The psychological term cognitive dissonance has always intrigued me. Cognitive relates to the mind, which is to say thinking and processing. Dissonance is the opposite of harmony in that it involves disturbance caused by the clashing of two things. Combining these two words results in a disharmonious disturbance based on a clashing of two thoughts, beliefs, or behaviors. In an article in Simply Psychology by Saul McLeod the term is defined as:
“A situation involving conflicting attitudes, beliefs or behaviors. This produces a feeling of mental discomfort leading to an alteration in one of the attitudes, beliefs or behaviors to reduce the discomfort and restore balance. For example, when people smoke (behavior) and they know that smoking causes cancer (cognition), they are in a state of cognitive dissonance.”

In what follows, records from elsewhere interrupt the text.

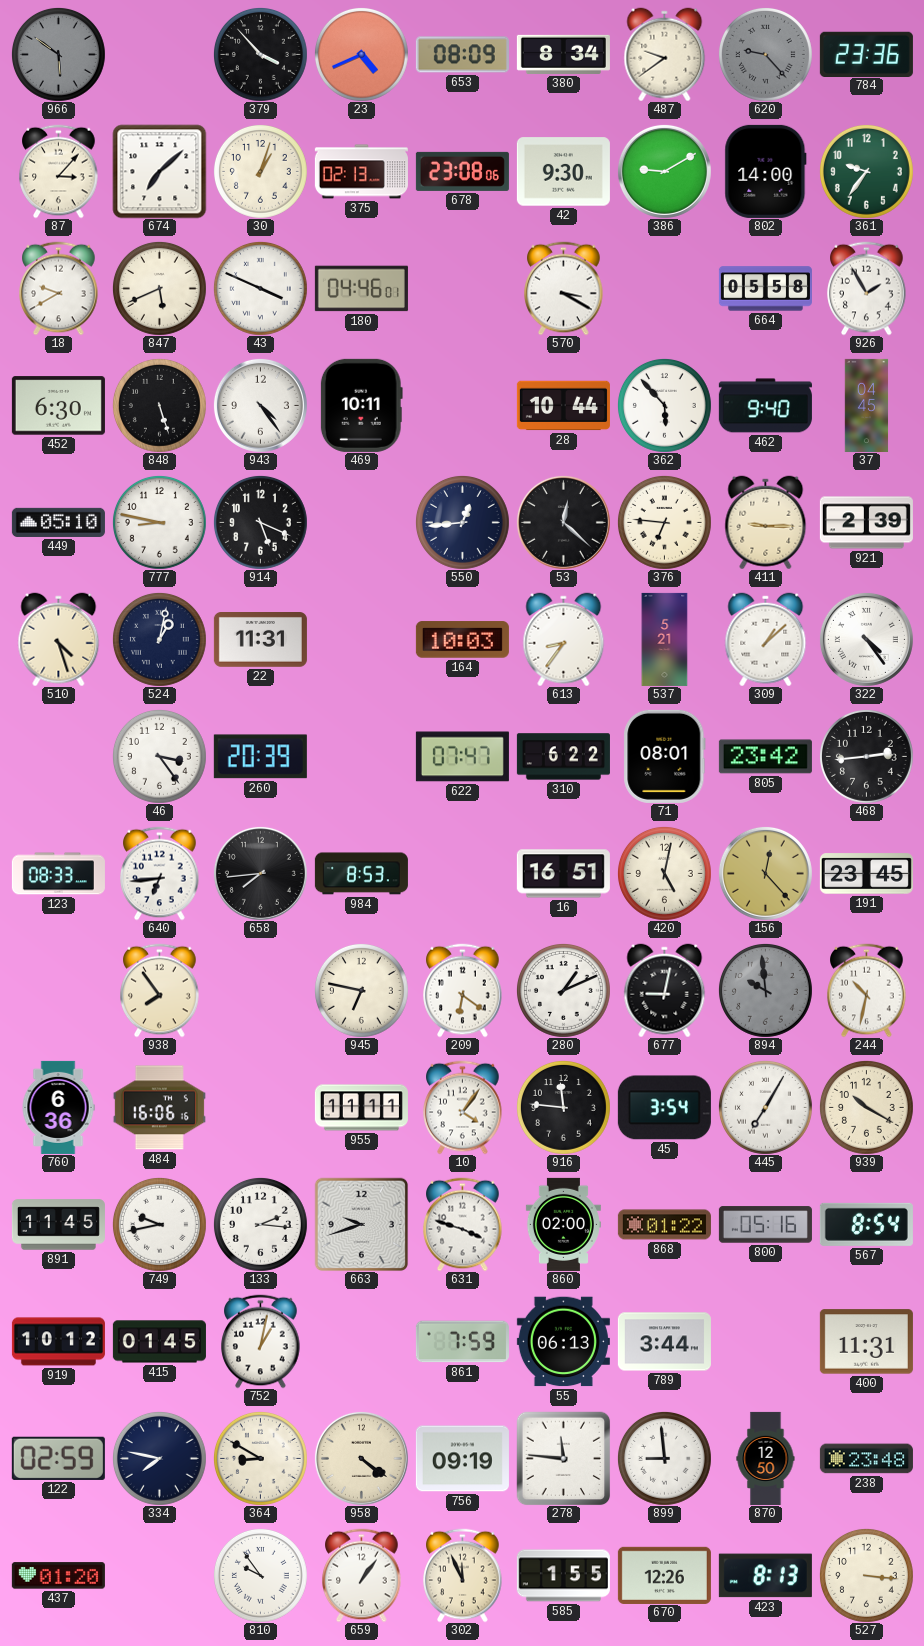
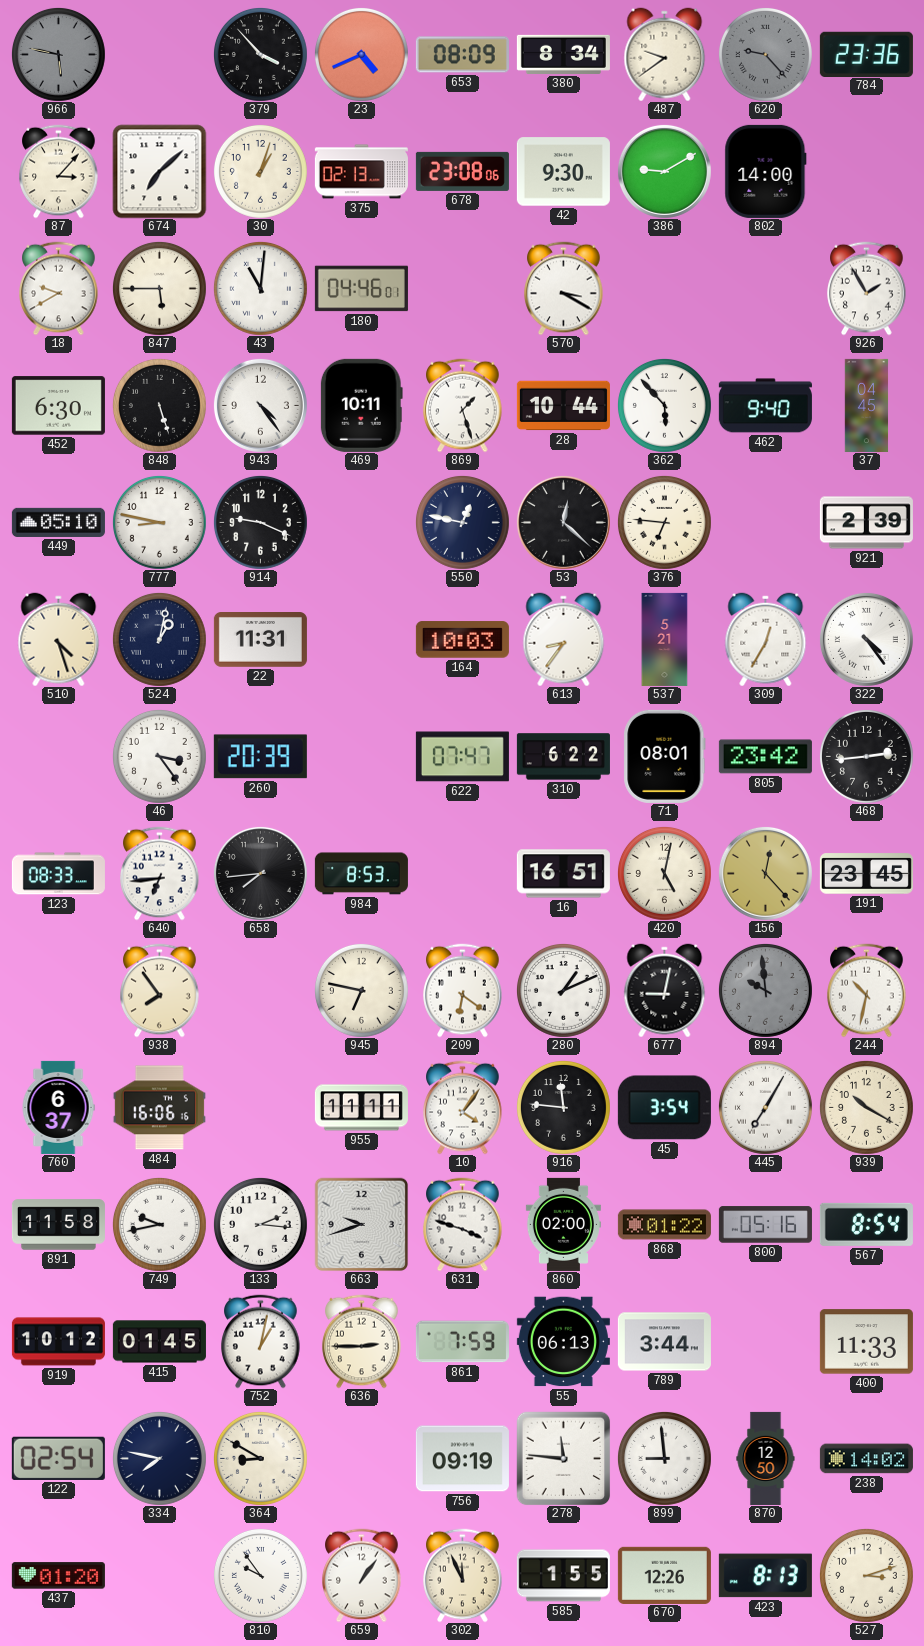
966: 5:51 -> 5:47
361: 9:36 -> none
847: 5:41 -> 5:45
43: 3:49 -> 11:01
664: 05:58 -> none
869: none -> 1:27
914: 5:19 -> 9:19
550: 12:44 -> 12:47
411: 9:15 -> none
309: 1:08 -> 12:35
760: 6:36 -> 6:37
891: 11:45 -> 11:58
636: none -> 2:45
400: 11:31 -> 11:33
122: 02:59 -> 02:54
958: 4:21 -> none
238: 23:48 -> 14:02
527: 3:16 -> 3:12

Dissonance is something that is felt by our bodies or in our hearts. It is not thoughts that disturb us. It’s the feelings, following thought, that result in either harmony or dissonance. In this way, cognitive dissonance is an experience that comes directly from our mind-body connection discussed yesterday. When the mind and body are aligned, we feel harmony. When there is a clashing of thoughts, beliefs or behaviors, our bodies feel disturbed, or dissonant.
In the example above, if one wants to eliminate the dissonance, he or she can either stop smoking or somehow convince themselves that smoking does not cause cancer. (Hard to do in today’s day and age of proven science.) But it is true that change only requires one or the other, which is why Joe Pantoliano’s character, Cypher, in The Matrix chooses the blue pill and says “Ignorance is Bliss.” Cypher has learned the truth, but the truth does not mesh well with his behaviors. Rather than changing his behavior, he longs for the pill that removes the truth from his mind which thereby brings him back to a state of harmony.
There are so many examples of this in my own life. Diet and eating habits have been a huge source of cognitive dissonance for me. There are so many opinions about “the right way” to eat that its really hard to know how to choose what we consume. When I was a kid, we learned in school about the food pyramid which included “healthy” portions of meat, bread, and cheese along with fruits and vegetables. Years later as I entered my forties and saw my vital stats beginning to approach borderline levels, I began to rethink my diet. Whatever I was doing wasn’t working so, of course, I read books and sought guidance. I decided to change things up by eating substantially less meat, bread, and dairy products and upped my fruit and vegetable intake. Very, very quickly my vital stats dropped down, not just to acceptable levels, but to extremely healthy levels. I also lost a substantial amount of weight that I didn’t know I had to lose. My doctor was shocked and impressed.
When I was younger, there was no cognitive dissonance about eating. I ate what I thought was a healthy diet most of the time and all was well. But then once I changed my beliefs about food, my behavior needed to change otherwise I would be left with dissonance. When my mind changed, my habits and my behaviors had to change in order to maintain harmony between body and mind.
When mind and body are not aligned a feeling of discomfort results. We can also call this dis-ease. Paying close attention to the feelings we experience can help us become aware of the thought patterns that cause them. This awareness can help us to take action to eliminate dissonance and bring our body and minds back to a state of harmony. When we do this, our mind and body are one, and in this state of balance we find we can more clearly experience our soul. Is it possible that you are currently holding on to beliefs that might be causing some dissonance in your life?